Please return every record exactly as written, leaving out the pictures.

[Material provided — start]

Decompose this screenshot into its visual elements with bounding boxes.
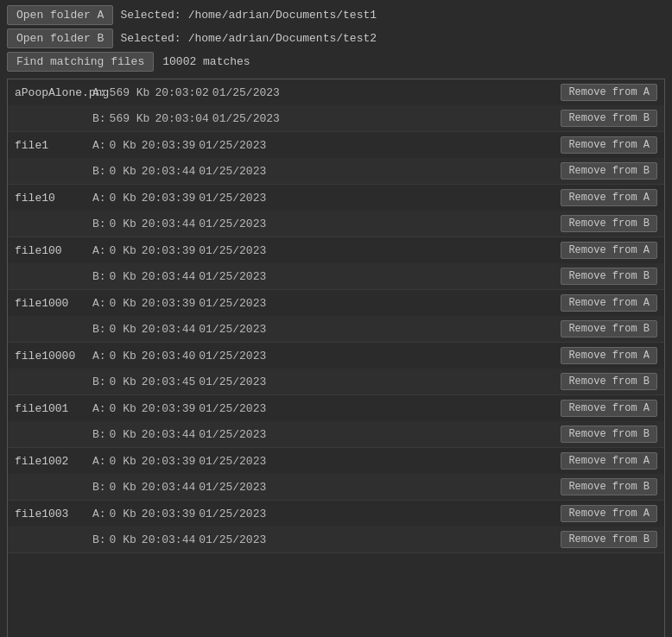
open-folder-b-button[interactable]: Open folder B <box>7 28 113 48</box>
file-a-time: 20:03:39 <box>142 297 195 310</box>
file-a-size: 0 Kb <box>110 297 136 310</box>
file-group: file100 A: 0 Kb 20:03:39 01/25/2023 Remo… <box>8 237 664 290</box>
file-b-label: B: <box>92 481 106 494</box>
folder-b-row: Open folder B Selected: /home/adrian/Doc… <box>7 28 665 48</box>
remove-from-b-button[interactable]: Remove from B <box>561 426 657 443</box>
file-row-a: file1003 A: 0 Kb 20:03:39 01/25/2023 Rem… <box>8 501 664 527</box>
file-a-date: 01/25/2023 <box>199 350 266 363</box>
file-group: aPoopAlone.png A: 569 Kb 20:03:02 01/25/… <box>8 79 664 132</box>
file-b-time: 20:03:04 <box>155 112 208 125</box>
file-a-label: A: <box>92 455 106 468</box>
file-a-label: A: <box>92 244 106 257</box>
find-matching-button[interactable]: Find matching files <box>7 52 154 72</box>
file-name: file1000 <box>15 297 92 310</box>
file-a-time: 20:03:39 <box>142 508 195 520</box>
file-group: file10000 A: 0 Kb 20:03:40 01/25/2023 Re… <box>8 343 664 395</box>
file-row-b: file1003 B: 0 Kb 20:03:44 01/25/2023 Rem… <box>8 527 664 552</box>
file-b-date: 01/25/2023 <box>199 533 266 546</box>
remove-from-a-button[interactable]: Remove from A <box>561 242 657 259</box>
file-row-b: file1000 B: 0 Kb 20:03:44 01/25/2023 Rem… <box>8 316 664 342</box>
file-row-b: file1002 B: 0 Kb 20:03:44 01/25/2023 Rem… <box>8 474 664 500</box>
file-a-date: 01/25/2023 <box>199 402 266 415</box>
file-b-size: 0 Kb <box>110 323 136 336</box>
file-name: aPoopAlone.png <box>15 86 92 99</box>
file-a-date: 01/25/2023 <box>199 508 266 520</box>
file-row-a: file1002 A: 0 Kb 20:03:39 01/25/2023 Rem… <box>8 448 664 474</box>
open-folder-a-button[interactable]: Open folder A <box>7 5 113 25</box>
matches-count: 10002 matches <box>162 55 250 68</box>
file-b-size: 0 Kb <box>110 375 136 388</box>
file-a-time: 20:03:39 <box>142 244 195 257</box>
remove-from-b-button[interactable]: Remove from B <box>561 478 657 495</box>
file-list: aPoopAlone.png A: 569 Kb 20:03:02 01/25/… <box>7 79 665 637</box>
selected-a-label: Selected: <box>120 9 181 22</box>
file-a-date: 01/25/2023 <box>199 139 266 152</box>
file-a-size: 569 Kb <box>110 86 150 99</box>
file-row-a: file1000 A: 0 Kb 20:03:39 01/25/2023 Rem… <box>8 290 664 316</box>
file-b-date: 01/25/2023 <box>199 270 266 283</box>
remove-from-a-button[interactable]: Remove from A <box>561 294 657 312</box>
remove-from-a-button[interactable]: Remove from A <box>561 400 657 417</box>
file-a-date: 01/25/2023 <box>212 86 280 99</box>
file-a-label: A: <box>92 86 106 99</box>
remove-from-b-button[interactable]: Remove from B <box>561 268 657 285</box>
file-name: file10000 <box>15 350 92 363</box>
file-group: file1000 A: 0 Kb 20:03:39 01/25/2023 Rem… <box>8 290 664 343</box>
remove-from-b-button[interactable]: Remove from B <box>561 320 657 337</box>
remove-from-b-button[interactable]: Remove from B <box>561 531 657 548</box>
file-group: file1001 A: 0 Kb 20:03:39 01/25/2023 Rem… <box>8 395 664 448</box>
file-b-size: 0 Kb <box>110 218 136 230</box>
file-a-size: 0 Kb <box>110 139 136 152</box>
file-b-label: B: <box>92 323 106 336</box>
file-a-size: 0 Kb <box>110 402 136 415</box>
remove-from-a-button[interactable]: Remove from A <box>561 84 657 101</box>
file-group: file1002 A: 0 Kb 20:03:39 01/25/2023 Rem… <box>8 448 664 501</box>
file-row-b: file10 B: 0 Kb 20:03:44 01/25/2023 Remov… <box>8 211 664 237</box>
file-b-size: 0 Kb <box>110 270 136 283</box>
file-row-b: file100 B: 0 Kb 20:03:44 01/25/2023 Remo… <box>8 263 664 289</box>
file-a-time: 20:03:39 <box>142 402 195 415</box>
file-b-time: 20:03:44 <box>142 218 195 230</box>
remove-from-b-button[interactable]: Remove from B <box>561 110 657 127</box>
file-row-a: file100 A: 0 Kb 20:03:39 01/25/2023 Remo… <box>8 237 664 263</box>
remove-from-a-button[interactable]: Remove from A <box>561 505 657 522</box>
file-a-label: A: <box>92 350 106 363</box>
file-b-time: 20:03:44 <box>142 270 195 283</box>
file-group: file10 A: 0 Kb 20:03:39 01/25/2023 Remov… <box>8 185 664 237</box>
folder-a-row: Open folder A Selected: /home/adrian/Doc… <box>7 5 665 25</box>
file-name: file10 <box>15 192 92 205</box>
file-a-label: A: <box>92 402 106 415</box>
file-row-b: file10000 B: 0 Kb 20:03:45 01/25/2023 Re… <box>8 369 664 394</box>
file-name: file1002 <box>15 455 92 468</box>
file-b-time: 20:03:44 <box>142 481 195 494</box>
file-a-date: 01/25/2023 <box>199 455 266 468</box>
file-b-label: B: <box>92 375 106 388</box>
file-b-time: 20:03:45 <box>142 375 195 388</box>
file-b-time: 20:03:44 <box>142 323 195 336</box>
remove-from-a-button[interactable]: Remove from A <box>561 136 657 154</box>
file-row-a: aPoopAlone.png A: 569 Kb 20:03:02 01/25/… <box>8 79 664 105</box>
file-a-size: 0 Kb <box>110 455 136 468</box>
file-group: file1003 A: 0 Kb 20:03:39 01/25/2023 Rem… <box>8 501 664 553</box>
file-a-label: A: <box>92 297 106 310</box>
file-b-date: 01/25/2023 <box>199 323 266 336</box>
selected-b-label: Selected: <box>120 32 181 45</box>
file-a-label: A: <box>92 508 106 520</box>
file-b-size: 569 Kb <box>110 112 150 125</box>
file-b-label: B: <box>92 165 106 178</box>
remove-from-b-button[interactable]: Remove from B <box>561 215 657 232</box>
remove-from-b-button[interactable]: Remove from B <box>561 162 657 180</box>
remove-from-a-button[interactable]: Remove from A <box>561 189 657 206</box>
file-row-a: file1 A: 0 Kb 20:03:39 01/25/2023 Remove… <box>8 132 664 158</box>
file-b-size: 0 Kb <box>110 533 136 546</box>
file-b-time: 20:03:44 <box>142 533 195 546</box>
file-b-label: B: <box>92 428 106 441</box>
file-b-size: 0 Kb <box>110 165 136 178</box>
find-row: Find matching files 10002 matches <box>7 52 665 72</box>
file-b-date: 01/25/2023 <box>199 481 266 494</box>
file-a-size: 0 Kb <box>110 192 136 205</box>
file-a-size: 0 Kb <box>110 508 136 520</box>
remove-from-b-button[interactable]: Remove from B <box>561 373 657 390</box>
remove-from-a-button[interactable]: Remove from A <box>561 452 657 470</box>
remove-from-a-button[interactable]: Remove from A <box>561 347 657 364</box>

[Material provided — finish]

* [Answer section]:
Decompose this screenshot into its visual elements with bounding boxes.
open-folder-b-button[interactable]: Open folder B <box>7 28 113 48</box>
file-a-time: 20:03:39 <box>142 297 195 310</box>
file-a-size: 0 Kb <box>110 297 136 310</box>
file-group: file100 A: 0 Kb 20:03:39 01/25/2023 Remo… <box>8 237 664 290</box>
file-b-label: B: <box>92 481 106 494</box>
folder-b-row: Open folder B Selected: /home/adrian/Doc… <box>7 28 665 48</box>
remove-from-b-button[interactable]: Remove from B <box>561 426 657 443</box>
file-row-a: file1003 A: 0 Kb 20:03:39 01/25/2023 Rem… <box>8 501 664 527</box>
file-a-date: 01/25/2023 <box>199 350 266 363</box>
file-group: aPoopAlone.png A: 569 Kb 20:03:02 01/25/… <box>8 79 664 132</box>
file-b-time: 20:03:04 <box>155 112 208 125</box>
file-a-label: A: <box>92 455 106 468</box>
file-a-label: A: <box>92 244 106 257</box>
find-matching-button[interactable]: Find matching files <box>7 52 154 72</box>
file-name: file1000 <box>15 297 92 310</box>
file-a-time: 20:03:39 <box>142 508 195 520</box>
file-group: file10000 A: 0 Kb 20:03:40 01/25/2023 Re… <box>8 343 664 395</box>
file-row-b: file1003 B: 0 Kb 20:03:44 01/25/2023 Rem… <box>8 527 664 552</box>
file-b-date: 01/25/2023 <box>199 533 266 546</box>
remove-from-a-button[interactable]: Remove from A <box>561 242 657 259</box>
file-row-b: file1000 B: 0 Kb 20:03:44 01/25/2023 Rem… <box>8 316 664 342</box>
file-row-b: file1002 B: 0 Kb 20:03:44 01/25/2023 Rem… <box>8 474 664 500</box>
file-a-date: 01/25/2023 <box>199 402 266 415</box>
file-b-size: 0 Kb <box>110 323 136 336</box>
file-name: aPoopAlone.png <box>15 86 92 99</box>
file-a-date: 01/25/2023 <box>199 508 266 520</box>
file-row-a: file1002 A: 0 Kb 20:03:39 01/25/2023 Rem… <box>8 448 664 474</box>
open-folder-a-button[interactable]: Open folder A <box>7 5 113 25</box>
matches-count: 10002 matches <box>162 55 250 68</box>
file-b-size: 0 Kb <box>110 375 136 388</box>
file-a-time: 20:03:39 <box>142 244 195 257</box>
remove-from-b-button[interactable]: Remove from B <box>561 478 657 495</box>
file-list: aPoopAlone.png A: 569 Kb 20:03:02 01/25/… <box>7 79 665 637</box>
selected-a-label: Selected: <box>120 9 181 22</box>
file-a-date: 01/25/2023 <box>199 139 266 152</box>
file-a-size: 569 Kb <box>110 86 150 99</box>
file-row-a: file1000 A: 0 Kb 20:03:39 01/25/2023 Rem… <box>8 290 664 316</box>
file-b-date: 01/25/2023 <box>199 270 266 283</box>
remove-from-a-button[interactable]: Remove from A <box>561 294 657 312</box>
remove-from-a-button[interactable]: Remove from A <box>561 400 657 417</box>
file-a-date: 01/25/2023 <box>212 86 280 99</box>
file-a-label: A: <box>92 86 106 99</box>
remove-from-b-button[interactable]: Remove from B <box>561 268 657 285</box>
file-name: file10000 <box>15 350 92 363</box>
file-group: file1000 A: 0 Kb 20:03:39 01/25/2023 Rem… <box>8 290 664 343</box>
remove-from-b-button[interactable]: Remove from B <box>561 320 657 337</box>
remove-from-b-button[interactable]: Remove from B <box>561 531 657 548</box>
file-group: file1001 A: 0 Kb 20:03:39 01/25/2023 Rem… <box>8 395 664 448</box>
file-b-size: 0 Kb <box>110 218 136 230</box>
file-a-size: 0 Kb <box>110 139 136 152</box>
file-b-label: B: <box>92 323 106 336</box>
file-a-size: 0 Kb <box>110 402 136 415</box>
remove-from-a-button[interactable]: Remove from A <box>561 84 657 101</box>
file-group: file1002 A: 0 Kb 20:03:39 01/25/2023 Rem… <box>8 448 664 501</box>
file-row-b: file10 B: 0 Kb 20:03:44 01/25/2023 Remov… <box>8 211 664 237</box>
file-b-size: 0 Kb <box>110 270 136 283</box>
file-row-b: file100 B: 0 Kb 20:03:44 01/25/2023 Remo… <box>8 263 664 289</box>
file-a-time: 20:03:39 <box>142 402 195 415</box>
file-b-time: 20:03:44 <box>142 218 195 230</box>
remove-from-b-button[interactable]: Remove from B <box>561 110 657 127</box>
file-row-a: file100 A: 0 Kb 20:03:39 01/25/2023 Remo… <box>8 237 664 263</box>
remove-from-a-button[interactable]: Remove from A <box>561 505 657 522</box>
file-a-label: A: <box>92 350 106 363</box>
file-b-time: 20:03:44 <box>142 270 195 283</box>
file-group: file10 A: 0 Kb 20:03:39 01/25/2023 Remov… <box>8 185 664 237</box>
folder-a-row: Open folder A Selected: /home/adrian/Doc… <box>7 5 665 25</box>
file-name: file10 <box>15 192 92 205</box>
file-a-label: A: <box>92 402 106 415</box>
file-row-b: file10000 B: 0 Kb 20:03:45 01/25/2023 Re… <box>8 369 664 394</box>
file-name: file1002 <box>15 455 92 468</box>
file-b-time: 20:03:44 <box>142 481 195 494</box>
file-a-date: 01/25/2023 <box>199 455 266 468</box>
file-b-label: B: <box>92 375 106 388</box>
file-b-time: 20:03:45 <box>142 375 195 388</box>
file-b-time: 20:03:44 <box>142 323 195 336</box>
remove-from-a-button[interactable]: Remove from A <box>561 136 657 154</box>
file-row-a: aPoopAlone.png A: 569 Kb 20:03:02 01/25/… <box>8 79 664 105</box>
file-a-size: 0 Kb <box>110 455 136 468</box>
file-group: file1003 A: 0 Kb 20:03:39 01/25/2023 Rem… <box>8 501 664 553</box>
file-a-label: A: <box>92 297 106 310</box>
file-b-date: 01/25/2023 <box>199 323 266 336</box>
selected-b-label: Selected: <box>120 32 181 45</box>
file-a-label: A: <box>92 508 106 520</box>
file-b-size: 569 Kb <box>110 112 150 125</box>
file-b-label: B: <box>92 165 106 178</box>
remove-from-b-button[interactable]: Remove from B <box>561 215 657 232</box>
remove-from-b-button[interactable]: Remove from B <box>561 162 657 180</box>
remove-from-a-button[interactable]: Remove from A <box>561 189 657 206</box>
file-row-a: file1 A: 0 Kb 20:03:39 01/25/2023 Remove… <box>8 132 664 158</box>
file-b-size: 0 Kb <box>110 533 136 546</box>
file-b-time: 20:03:44 <box>142 533 195 546</box>
file-b-label: B: <box>92 428 106 441</box>
file-b-size: 0 Kb <box>110 165 136 178</box>
find-row: Find matching files 10002 matches <box>7 52 665 72</box>
file-b-date: 01/25/2023 <box>199 481 266 494</box>
file-a-size: 0 Kb <box>110 192 136 205</box>
file-a-size: 0 Kb <box>110 508 136 520</box>
remove-from-b-button[interactable]: Remove from B <box>561 373 657 390</box>
remove-from-a-button[interactable]: Remove from A <box>561 452 657 470</box>
remove-from-a-button[interactable]: Remove from A <box>561 347 657 364</box>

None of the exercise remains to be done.